[Opening Provided material section]
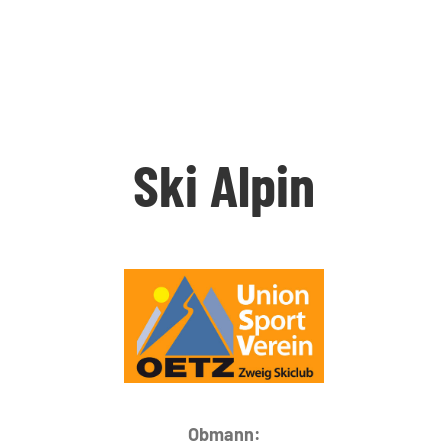
Ski Alpin
Obmann:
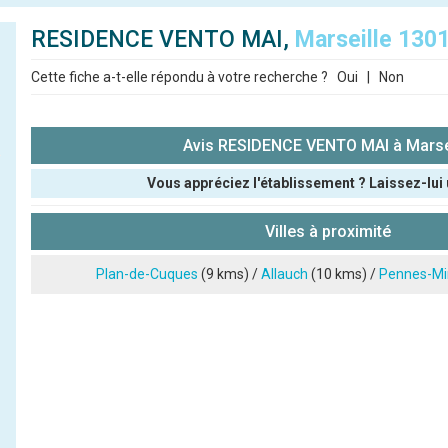
RESIDENCE VENTO MAI,
Marseille 130
Cette fiche a-t-elle répondu à votre recherche ?
Oui
|
Non
Avis RESIDENCE VENTO MAI à Marse
Vous appréciez l'établissement ? Laissez-lui 
Pseudo :
Villes à proximité
Note que vous souhaitez attribuer :
Plan-de-Cuques
(9 kms) /
Allauch
(10 kms) /
Pennes-Mi
Antispam - Combien font 7x4 (en chiffres) :
Avis sur l'établissement :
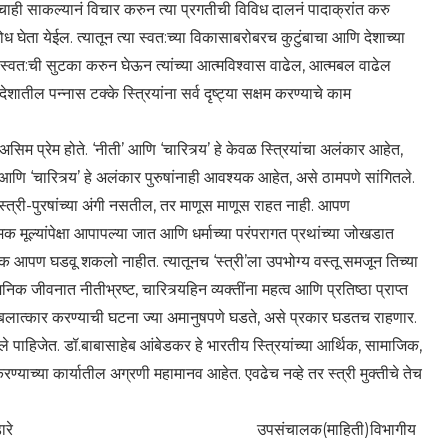
याचाही साकल्यानं विचार करुन त्या प्रगतीची विविध दालनं पादाक्रांत करु
ध घेता येईल. त्यातून त्या स्वत:च्या विकासाबरोबरच कुटुंबाचा आणि देशाच्या
ा स्वत:ची सुटका करुन घेऊन त्यांच्या आत्मविश्वास वाढेल, आत्मबल वाढेल
ातील पन्नास टक्के स्त्रियांना सर्व दृष्ट्या सक्षम करण्याचे काम
 असिम प्रेम होते. ‘नीती’ आणि ‘चारित्र्य’ हे केवळ स्त्रियांचा अलंकार आहेत,
णि ‘चारित्र्य’ हे अलंकार पुरुषांनाही आवश्यक आहेत, असे ठामपणे सांगितले.
्त्री-पुरषांच्या अंगी नसतील, तर माणूस माणूस राहत नाही. आपण
मक मूल्यांपेक्षा आपापल्या जात आणि धर्माच्या परंपरागत प्रथांच्या जोखडात
िक आपण घडवू शकलो नाहीत. त्यातूनच ‘स्त्री’ला उपभोग्य वस्तू समजून तिच्या
जीवनात नीतीभ्रष्ट, चारित्र्यहिन व्यक्तींना महत्व आणि प्रतिष्ठा प्राप्त
ंवर बलात्कार करण्याची घटना ज्या अमानुषपणे घडते, असे प्रकार घडतच राहणार.
पाहिजेत. डॉ.बाबासाहेब आंबेडकर हे भारतीय स्त्रियांच्या आर्थिक, सामाजिक,
्याच्या कार्यातील अग्रणी महामानव आहेत. एवढेच नव्हे तर स्त्री मुक्तीचे तेच
संचालक(माहिती)विभागीय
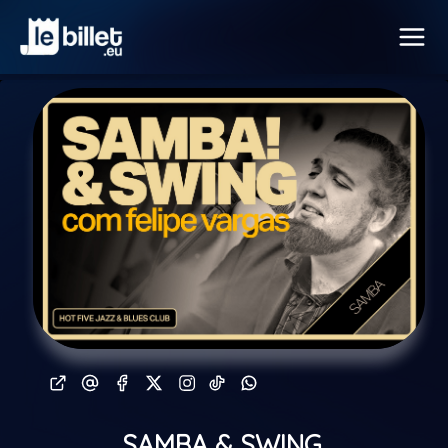
SAMBA & SWING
[Closing Provided material section]
## What the task requires
Your task is to transcribe, exactly and without additions, every line from the one that contains "जीवनात नीतीभ्रष्ट, चारित्र्यहिन" to the end of the entries above, both included. Omit all pictures.

## Exercise answer
जीवनात नीतीभ्रष्ट, चारित्र्यहिन व्यक्तींना महत्व आणि प्रतिष्ठा प्राप्त
ंवर बलात्कार करण्याची घटना ज्या अमानुषपणे घडते, असे प्रकार घडतच राहणार.
पाहिजेत. डॉ.बाबासाहेब आंबेडकर हे भारतीय स्त्रियांच्या आर्थिक, सामाजिक,
्याच्या कार्यातील अग्रणी महामानव आहेत. एवढेच नव्हे तर स्त्री मुक्तीचे तेच
संचालक(माहिती)विभागीय
SAMBA & SWING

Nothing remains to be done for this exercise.